Shah's comment is in sync with most analysts who believe that the Indian market is better placed among emerging markets and the correction should be used as an opportunity to invest in quality stocks.
Shah said he has been buying in the market on the correction in stocks where he believes valuations are fair.
"We are not oblivious to the fact that there is a lot of uncertainty ahead and there could be volatility. We have advised our customers that this is the time to be equal weight to the equity allocation, be marginally overweight large-cap, be marginally underweight small and midcap but invest in every correction with a longer-term view," he said.
In the current market scenario, the balanced advantage funds and asset allocator funds offer better opportunities as these funds allocate between debt and equity based on the valuation of the market.
"In January 2019, our balanced advantage fund had 39% allocation to equity.
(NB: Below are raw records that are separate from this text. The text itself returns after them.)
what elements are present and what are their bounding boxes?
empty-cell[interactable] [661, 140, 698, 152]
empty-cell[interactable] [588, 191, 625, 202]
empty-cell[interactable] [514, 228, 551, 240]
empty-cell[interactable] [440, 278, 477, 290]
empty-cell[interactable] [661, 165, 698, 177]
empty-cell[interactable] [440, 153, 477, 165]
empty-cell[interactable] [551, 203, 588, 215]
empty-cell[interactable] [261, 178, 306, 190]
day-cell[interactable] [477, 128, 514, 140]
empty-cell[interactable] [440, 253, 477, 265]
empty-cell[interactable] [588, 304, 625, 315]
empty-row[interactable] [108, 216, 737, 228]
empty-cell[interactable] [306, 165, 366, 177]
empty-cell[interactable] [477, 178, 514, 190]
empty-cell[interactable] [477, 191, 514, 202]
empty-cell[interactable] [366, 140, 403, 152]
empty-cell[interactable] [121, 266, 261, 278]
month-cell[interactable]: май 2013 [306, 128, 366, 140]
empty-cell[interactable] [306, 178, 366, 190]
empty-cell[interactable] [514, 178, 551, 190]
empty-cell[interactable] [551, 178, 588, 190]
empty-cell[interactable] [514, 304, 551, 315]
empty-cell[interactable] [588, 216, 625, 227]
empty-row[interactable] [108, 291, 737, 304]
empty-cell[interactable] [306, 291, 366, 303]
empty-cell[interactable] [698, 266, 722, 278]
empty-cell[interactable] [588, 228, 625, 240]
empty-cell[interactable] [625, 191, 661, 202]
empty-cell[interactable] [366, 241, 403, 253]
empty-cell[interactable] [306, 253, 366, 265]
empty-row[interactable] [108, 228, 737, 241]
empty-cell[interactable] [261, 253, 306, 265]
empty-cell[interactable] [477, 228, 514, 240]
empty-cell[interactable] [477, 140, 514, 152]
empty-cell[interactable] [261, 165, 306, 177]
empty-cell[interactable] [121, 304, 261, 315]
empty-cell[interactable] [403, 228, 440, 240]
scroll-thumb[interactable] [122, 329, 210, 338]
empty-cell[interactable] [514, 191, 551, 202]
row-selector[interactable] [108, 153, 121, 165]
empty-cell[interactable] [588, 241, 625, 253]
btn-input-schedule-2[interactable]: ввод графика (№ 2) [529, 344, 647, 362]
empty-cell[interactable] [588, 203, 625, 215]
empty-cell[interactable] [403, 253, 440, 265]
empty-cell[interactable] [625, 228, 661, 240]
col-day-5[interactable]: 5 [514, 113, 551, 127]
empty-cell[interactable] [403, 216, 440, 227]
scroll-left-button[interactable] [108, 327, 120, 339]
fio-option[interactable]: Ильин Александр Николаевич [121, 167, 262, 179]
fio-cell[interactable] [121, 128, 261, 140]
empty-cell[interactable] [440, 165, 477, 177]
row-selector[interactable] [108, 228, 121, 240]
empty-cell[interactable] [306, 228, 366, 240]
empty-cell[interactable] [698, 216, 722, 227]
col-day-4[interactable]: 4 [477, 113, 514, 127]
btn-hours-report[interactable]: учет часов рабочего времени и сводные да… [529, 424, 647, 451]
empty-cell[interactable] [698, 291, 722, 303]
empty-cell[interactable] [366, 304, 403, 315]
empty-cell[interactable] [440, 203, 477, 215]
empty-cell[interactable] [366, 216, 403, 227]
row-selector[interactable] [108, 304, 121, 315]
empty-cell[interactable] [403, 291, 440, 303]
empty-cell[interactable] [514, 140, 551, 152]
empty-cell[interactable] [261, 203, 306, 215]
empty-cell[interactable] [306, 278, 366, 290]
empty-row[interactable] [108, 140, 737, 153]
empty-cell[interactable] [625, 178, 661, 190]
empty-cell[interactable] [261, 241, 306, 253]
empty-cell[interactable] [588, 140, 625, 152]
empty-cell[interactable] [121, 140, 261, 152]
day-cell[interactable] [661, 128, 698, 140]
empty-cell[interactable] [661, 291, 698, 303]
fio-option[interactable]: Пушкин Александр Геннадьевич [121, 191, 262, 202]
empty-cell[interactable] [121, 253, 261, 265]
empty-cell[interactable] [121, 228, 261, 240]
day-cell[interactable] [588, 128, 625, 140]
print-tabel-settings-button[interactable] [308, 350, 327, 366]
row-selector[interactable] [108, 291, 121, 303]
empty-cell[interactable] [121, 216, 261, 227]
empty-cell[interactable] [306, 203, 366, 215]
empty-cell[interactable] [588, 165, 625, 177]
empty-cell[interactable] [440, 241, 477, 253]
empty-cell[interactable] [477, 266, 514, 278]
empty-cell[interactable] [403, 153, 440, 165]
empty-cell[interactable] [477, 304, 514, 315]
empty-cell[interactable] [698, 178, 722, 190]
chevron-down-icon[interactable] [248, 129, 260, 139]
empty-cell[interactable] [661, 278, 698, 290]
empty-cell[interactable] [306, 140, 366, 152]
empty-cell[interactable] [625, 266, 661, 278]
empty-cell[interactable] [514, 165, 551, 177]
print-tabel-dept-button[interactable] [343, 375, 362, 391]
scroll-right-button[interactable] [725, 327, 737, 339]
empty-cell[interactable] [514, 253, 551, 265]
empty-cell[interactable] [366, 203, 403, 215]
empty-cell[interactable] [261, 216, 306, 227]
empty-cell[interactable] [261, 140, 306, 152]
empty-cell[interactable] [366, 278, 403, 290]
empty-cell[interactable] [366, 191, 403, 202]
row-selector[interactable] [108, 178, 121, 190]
In March 2020, as the markets corrected, it went up to about 75%. Today it is at 50%. So depending upon the valuation and the movement of the market, a balanced advantage fund can cushion the market. In a rising, expensive market, they will be sellers, in a falling market they will be buyers," Shah said.
Balanced advantage funds are also called dynamic asset allocation funds considering how the money is invested in equity, debt and arbitrage components. There is no restriction on asset allocation, which means that the fund managers can easily switch between the investments depending on the market’s direction.
Fund managers decide on money allocations based on key indices and how they predict stock valuations in near future.
Disclaimer: This article is based on an ET Now interview. The views and recommendations made above are those of the analyst and not of MintGenie.